No data leaks. This is the big one. Every prompt I send to ChatGPT goes to some server in Virginia. My local model never leaves my VPS. If you’re working with client data, proprietary code, or anything private, this alone justifies the setup.

No surprise bills. $0/month, no matter how many queries I send. I’ve left agents running overnight on autopilot and woke up to zero charges. Try that with an API.

What I Wish I Knew Before Starting

A few things I learned the hard way:

Big models are slow on CPU. Like, painfully slow. A 70B model on CPU generates about 1 token per second. Llama 3.1 8B does 15-20 tokens/second on a decent CPU. Stick to 7B-13B unless you’ve got a GPU.

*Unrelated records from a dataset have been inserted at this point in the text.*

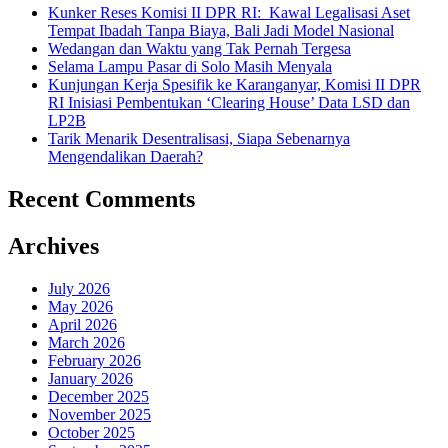
Kunker Reses Komisi II DPR RI: Kawal Legalisasi Aset
Tempat Ibadah Tanpa Biaya, Bali Jadi Model Nasional
Wedangan dan Waktu yang Tak Pernah Tergesa
Selama Lampu Pasar di Solo Masih Menyala
Kunjungan Kerja Spesifik ke Karanganyar, Komisi II DPR
RI Inisiasi Pembentukan ‘Clearing House’ Data LSD dan
LP2B
Tarik Menarik Desentralisasi, Siapa Sebenarnya
Mengendalikan Daerah?
Recent Comments
Archives
July 2026
May 2026
April 2026
March 2026
February 2026
January 2026
December 2025
November 2025
October 2025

Open WebUI has a built-in RAG system. You can upload PDFs, documents, even whole codebases, and the model will answer questions from your data. Game changer for documentation.

Set up a reverse proxy. Don’t expose port 3000 directly. Slap Nginx Proxy Manager or Traefik in front, add HTTPS with let’s encrypt, and consider setting up authentication. Or better yet, put it behind a VPN:

Storage adds up quick. Llama 3.1 8B is 4.7GB. If you install a few models, you’ll chew through 20-30GB fast. Plan your disk accordingly.

What’s Next?

Once you’ve got the basics running, try:

Enable web search in Open WebUI settings — your model can browse the internet for current info
Try Ollama’s multimodal models — Llama 3.2 Vision can analyze images
Set up model aliases so you can switch between cheap/fast and expensive/smart models on the fly
Hook it up to n8n — I’ve got an automation that routes support emails through my local LLM for drafting replies

Self-hosting an LLM isn’t some exotic thing reserved for people with racks of GPUs. It’s a Docker compose file and a couple of commands. Everyone should run their own AI.

Go give it a shot. You’ll wonder why you didn’t do it sooner.